*** DATASET ENTRIES Section Begins ***

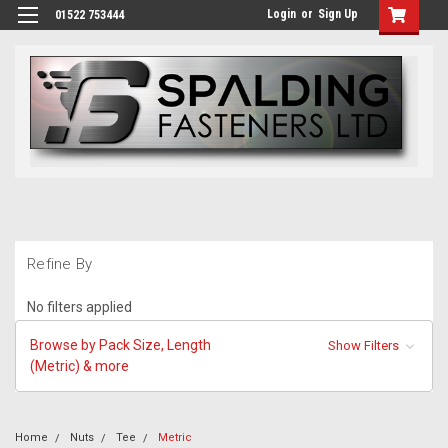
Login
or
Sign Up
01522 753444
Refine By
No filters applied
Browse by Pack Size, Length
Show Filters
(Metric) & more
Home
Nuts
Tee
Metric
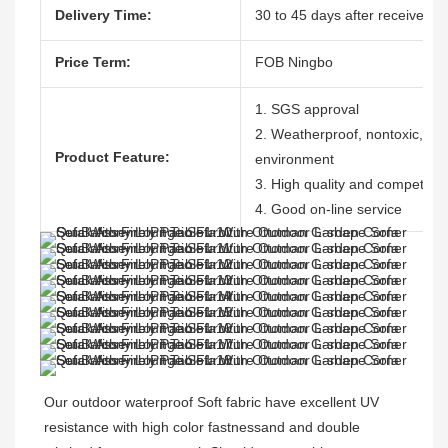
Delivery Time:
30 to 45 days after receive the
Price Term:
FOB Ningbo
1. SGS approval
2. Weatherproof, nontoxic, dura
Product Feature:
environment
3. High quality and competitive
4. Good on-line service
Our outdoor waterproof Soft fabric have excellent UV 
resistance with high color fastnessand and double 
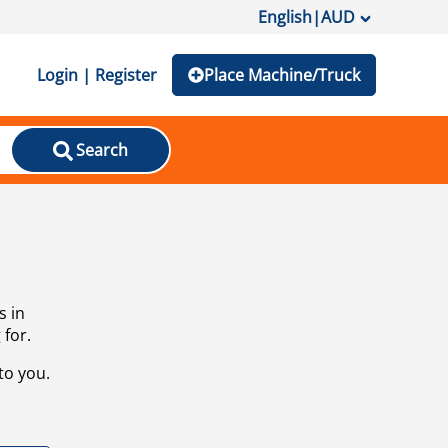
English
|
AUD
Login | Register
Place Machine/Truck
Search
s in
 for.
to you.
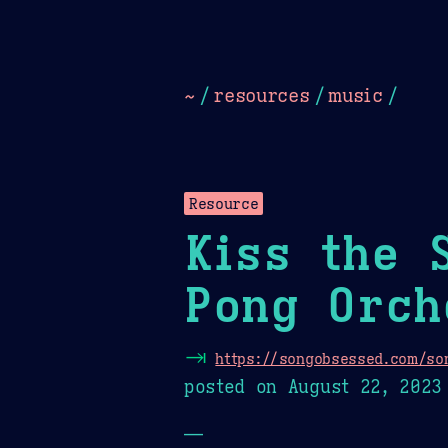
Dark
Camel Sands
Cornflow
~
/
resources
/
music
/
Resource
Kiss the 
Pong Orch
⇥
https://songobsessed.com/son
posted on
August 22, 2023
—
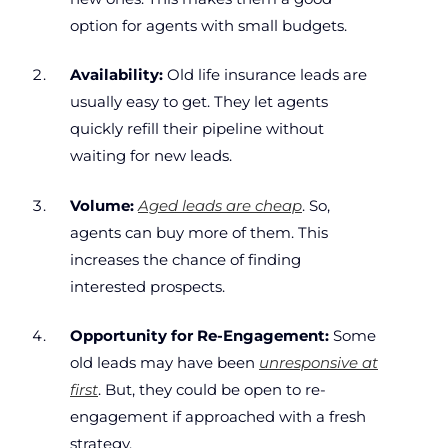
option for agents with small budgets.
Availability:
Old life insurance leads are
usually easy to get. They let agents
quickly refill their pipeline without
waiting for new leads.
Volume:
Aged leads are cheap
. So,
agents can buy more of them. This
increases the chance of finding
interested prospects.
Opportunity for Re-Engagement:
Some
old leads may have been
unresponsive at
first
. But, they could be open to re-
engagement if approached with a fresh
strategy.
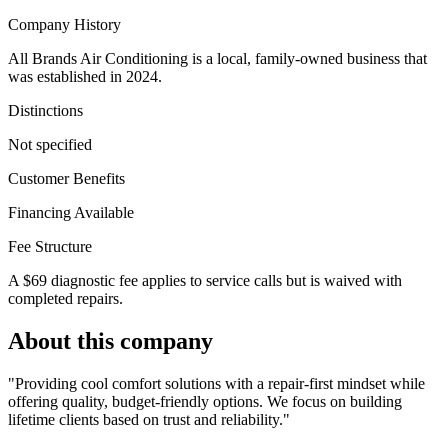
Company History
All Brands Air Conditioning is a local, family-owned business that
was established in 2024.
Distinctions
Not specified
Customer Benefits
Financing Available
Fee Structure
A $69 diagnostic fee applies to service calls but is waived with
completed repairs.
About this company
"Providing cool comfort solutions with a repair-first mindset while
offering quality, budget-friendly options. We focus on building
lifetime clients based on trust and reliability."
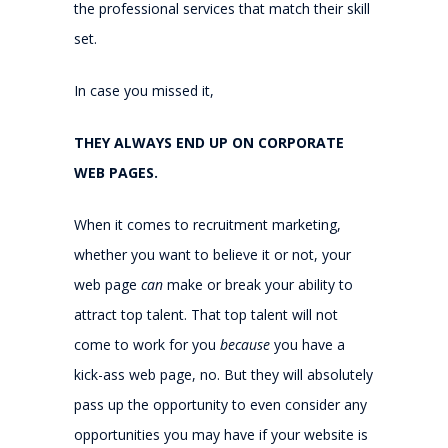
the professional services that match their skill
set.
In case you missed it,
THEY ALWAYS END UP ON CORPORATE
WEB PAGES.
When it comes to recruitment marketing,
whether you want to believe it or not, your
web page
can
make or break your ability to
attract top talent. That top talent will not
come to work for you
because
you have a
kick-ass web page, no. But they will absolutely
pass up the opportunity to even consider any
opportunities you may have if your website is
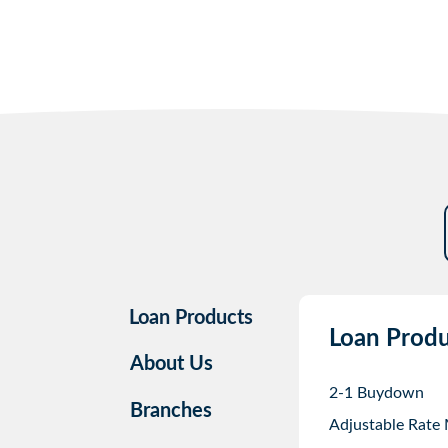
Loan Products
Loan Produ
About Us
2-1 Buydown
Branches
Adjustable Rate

*** DATASET ENTRIES Section Ends ***

Each record must be repeated verbatim, and no picture may appear in the copy.

§ **ANSWER SPACE**:
Login
or
Sign Up
01522 753444
Refine By
No filters applied
Browse by Pack Size, Length
Show Filters
(Metric) & more
Home
Nuts
Tee
Metric
Delivery Time:
30 to 45 days after receive the
Price Term:
FOB Ningbo
1. SGS approval
2. Weatherproof, nontoxic, dura
Product Feature:
environment
3. High quality and competitive
4. Good on-line service
Our outdoor waterproof Soft fabric have excellent UV 
resistance with high color fastnessand and double 
English
|
AUD
Login | Register
Place Machine/Truck
Search
s in
 for.
to you.
Dark
Camel Sands
Cornflow
~
/
resources
/
music
/
Resource
Kiss the 
Pong Orch
⇥
https://songobsessed.com/son
posted on
August 22, 2023
—
option for agents with small budgets.
Availability:
Old life insurance leads are
usually easy to get. They let agents
quickly refill their pipeline without
waiting for new leads.
Volume:
Aged leads are cheap
. So,
agents can buy more of them. This
increases the chance of finding
interested prospects.
Opportunity for Re-Engagement:
Some
old leads may have been
unresponsive at
first
. But, they could be open to re-
engagement if approached with a fresh
strategy.
Company History
All Brands Air Conditioning is a local, family-owned business that
was established in 2024.
Distinctions
Not specified
Customer Benefits
Financing Available
Fee Structure
A $69 diagnostic fee applies to service calls but is waived with
completed repairs.
About this company
"Providing cool comfort solutions with a repair-first mindset while
offering quality, budget-friendly options. We focus on building
lifetime clients based on trust and reliability."
the professional services that match their skill
set.
In case you missed it,
THEY ALWAYS END UP ON CORPORATE
WEB PAGES.
When it comes to recruitment marketing,
whether you want to believe it or not, your
web page
can
make or break your ability to
attract top talent. That top talent will not
come to work for you
because
you have a
kick-ass web page, no. But they will absolutely
pass up the opportunity to even consider any
opportunities you may have if your website is
Loan Products
Loan Produ
About Us
2-1 Buydown
Branches
Adjustable Rate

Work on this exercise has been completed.